I'll leave it to others to post on compatability of fish. Get your cycle complete before you add and you will have much less trouble in keeping healthy fish.


----------



## mk4gti (Jun 15, 2010)

20 long or 20 tall? I had a penguin 150 on my 20 long and it was too strong, i think the 150 is better for a 20 tall, sucking fish to the filter, i replaced it with 2 penguin minis and it worked out great. This is what my planted 20 gallon looks like, it has 6 cherry barbs, 2 red eyed tetras, 3 corys and 1 brustlenose pleco. 3 japacona shrimp and some red cherry shrimp and 1 pond snail who snuck his way in and i fell in love with him. his name is Snailbert


----------



## mk4gti (Jun 15, 2010)

As far as fish composition you cant get antying thats gonna grow too big.
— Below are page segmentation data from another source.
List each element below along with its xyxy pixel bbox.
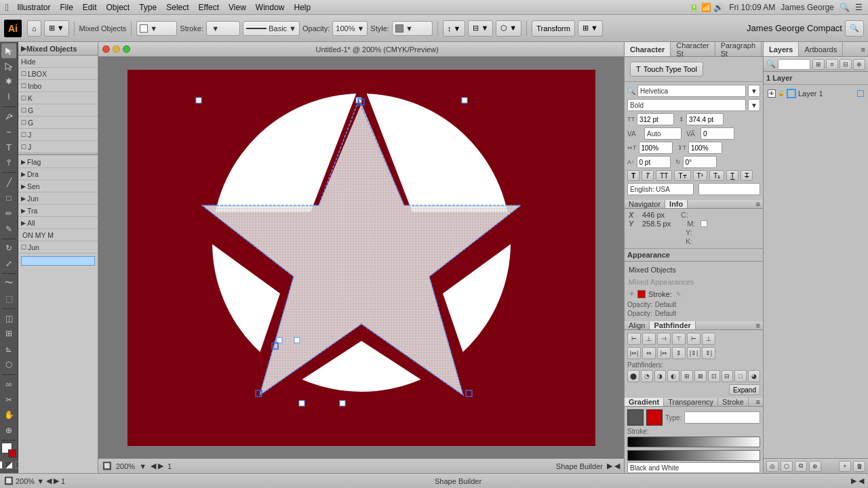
baseline-input[interactable] xyxy=(637,156,671,168)
minimize-btn[interactable] xyxy=(113,45,120,53)
font-style-dropdown[interactable]: ▼ xyxy=(748,99,760,111)
layers-panel-options[interactable]: ≡ xyxy=(859,42,868,56)
menu-effect[interactable]: Effect xyxy=(199,3,219,12)
smallcaps-btn[interactable]: Tᴛ xyxy=(674,170,690,181)
dist-center-h[interactable]: ⇔ xyxy=(642,347,656,359)
nav-panel-options[interactable]: ≡ xyxy=(753,200,763,208)
tab-stroke-panel[interactable]: Stroke xyxy=(718,398,749,406)
font-size-input[interactable] xyxy=(637,113,674,125)
list-item-jun2[interactable]: ☐ Jun xyxy=(18,241,98,253)
gradient-swatch-red[interactable] xyxy=(646,409,663,426)
tracking-input[interactable] xyxy=(701,127,734,140)
super-btn[interactable]: T¹ xyxy=(693,170,707,181)
opacity-dropdown[interactable]: 100%▼ xyxy=(332,21,368,36)
menu-select[interactable]: Select xyxy=(166,3,189,12)
line-tool[interactable]: ╱ xyxy=(1,175,16,190)
layers-clip-btn[interactable]: ⧉ xyxy=(795,461,807,472)
layers-view-btn1[interactable]: ⊞ xyxy=(812,59,825,70)
tab-info[interactable]: Info xyxy=(665,200,688,208)
tab-character-styles[interactable]: Character St xyxy=(671,42,715,56)
warp-tool[interactable]: 〜 xyxy=(1,276,16,291)
path-merge[interactable]: ⊡ xyxy=(708,370,720,382)
tab-transparency[interactable]: Transparency xyxy=(664,398,718,406)
fill-stroke-colors[interactable] xyxy=(1,443,16,458)
scissors-tool[interactable]: ✂ xyxy=(1,392,16,407)
touch-type-btn[interactable]: T Touch Type Tool xyxy=(630,62,703,77)
paintbrush-tool[interactable]: ✏ xyxy=(1,206,16,221)
tab-gradient[interactable]: Gradient xyxy=(625,398,664,406)
menu-help[interactable]: Help xyxy=(294,3,311,12)
status-zoom-arrow[interactable]: ▼ xyxy=(37,477,44,485)
tab-align[interactable]: Align xyxy=(625,321,650,329)
status-zoom[interactable]: 200% xyxy=(16,477,35,485)
lasso-tool[interactable]: ⌇ xyxy=(1,89,16,104)
rotation-input[interactable] xyxy=(683,156,717,168)
path-intersect[interactable]: ◑ xyxy=(654,370,667,382)
path-minus-back[interactable]: ◕ xyxy=(748,370,760,382)
list-item-hide[interactable]: Hide xyxy=(18,56,98,68)
stroke-color-dropdown[interactable]: ▼ xyxy=(136,21,177,36)
status-toggle[interactable]: ▶ ◀ xyxy=(851,476,864,485)
menu-type[interactable]: Type xyxy=(139,3,157,12)
italic-btn[interactable]: T xyxy=(642,170,654,181)
tab-character[interactable]: Character xyxy=(625,42,671,56)
dist-left[interactable]: |⇔| xyxy=(627,347,641,359)
close-btn[interactable] xyxy=(102,45,110,53)
layers-view-btn4[interactable]: ⊕ xyxy=(853,59,865,70)
curvature-tool[interactable]: ~ xyxy=(1,125,16,140)
gradient-swatch-dark[interactable] xyxy=(627,409,644,426)
layer-1-item[interactable]: 👁 🔒 Layer 1 xyxy=(766,87,865,100)
dist-top[interactable]: ⇕ xyxy=(672,347,686,359)
rotate-tool[interactable]: ↻ xyxy=(1,241,16,256)
tab-layers[interactable]: Layers xyxy=(764,42,799,56)
path-exclude[interactable]: ◐ xyxy=(667,370,679,382)
graph-tool[interactable]: ⬚ xyxy=(1,291,16,306)
stroke-style-dropdown[interactable]: Basic▼ xyxy=(243,21,300,36)
layers-view-btn2[interactable]: ≡ xyxy=(826,59,838,70)
dist-right[interactable]: |⇔ xyxy=(657,347,671,359)
scale-x-input[interactable] xyxy=(639,142,673,154)
canvas-area[interactable] xyxy=(98,57,624,458)
list-item-k[interactable]: ☐ K xyxy=(18,92,98,104)
eyedropper-tool[interactable]: ⊾ xyxy=(1,342,16,357)
menu-edit[interactable]: Edit xyxy=(83,3,97,12)
arrange-btn[interactable]: ↕ ▼ xyxy=(443,20,465,37)
preset-name-input[interactable]: Black and White xyxy=(627,462,760,473)
menu-file[interactable]: File xyxy=(60,3,73,12)
search-icon[interactable]: 🔍 xyxy=(840,3,850,12)
layer-target-btn[interactable] xyxy=(857,90,864,97)
caps-btn[interactable]: TT xyxy=(656,170,672,181)
menu-view[interactable]: View xyxy=(229,3,246,12)
scale-tool[interactable]: ⤢ xyxy=(1,256,16,271)
font-dropdown-btn[interactable]: ▼ xyxy=(748,85,760,97)
list-item-sen[interactable]: ▶ Sen xyxy=(18,180,98,192)
transform-btn[interactable]: Transform xyxy=(532,20,575,37)
maximize-btn[interactable] xyxy=(123,45,130,53)
transform-options-btn[interactable]: ⊞ ▼ xyxy=(578,20,603,37)
layer-visibility-btn[interactable]: 👁 xyxy=(768,89,776,98)
mesh-tool[interactable]: ⊞ xyxy=(1,326,16,341)
status-nav[interactable]: ◀ ▶ xyxy=(46,476,59,485)
list-item-g2[interactable]: ☐ G xyxy=(18,117,98,129)
sub-btn[interactable]: T₁ xyxy=(709,170,724,181)
align-btn[interactable]: ⊟ ▼ xyxy=(468,20,493,37)
layers-locate-btn[interactable]: ◎ xyxy=(766,461,778,472)
pen-tool[interactable] xyxy=(1,109,16,124)
layers-view-btn3[interactable]: ⊟ xyxy=(840,59,852,70)
gradient-panel-options[interactable]: ≡ xyxy=(753,398,763,406)
dist-bottom[interactable]: ⇕| xyxy=(702,347,715,359)
stroke-weight-dropdown[interactable]: ▼ xyxy=(206,21,240,36)
strike-btn[interactable]: T xyxy=(741,170,753,181)
list-item-lbox[interactable]: ☐ LBOX xyxy=(18,68,98,80)
path-unite[interactable]: ⬤ xyxy=(627,370,639,382)
add-item-btn[interactable] xyxy=(21,256,95,266)
hand-tool[interactable]: ✋ xyxy=(1,407,16,422)
home-btn[interactable]: ⌂ xyxy=(27,20,41,37)
canvas-zoom[interactable]: 200% xyxy=(116,462,135,470)
layers-delete-btn[interactable]: 🗑 xyxy=(853,461,865,472)
list-item-j2[interactable]: ☐ J xyxy=(18,141,98,153)
align-bottom[interactable]: ⊥ xyxy=(702,333,715,345)
underline-btn[interactable]: T xyxy=(726,170,738,181)
bold-btn[interactable]: T xyxy=(627,170,639,181)
menu-window[interactable]: Window xyxy=(256,3,285,12)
If you want barbs ur gonna need to look into smaller ones, golden barbs or cherry barbs, stay away from tiger barbs, they nip in small tanks and require a large school that wont fit in a 20 gal. Neon Tetras stay small and create a nice contrast wtiht he cherry barbs. A nice set up might be something lilke 5 cherry barbs 7 neon tetras and 3 corys. I wouldnt not add them all at once. Once it is cycled i would put the cherry barbs wait a week, put the tetras wait another week and then put the corys.


----------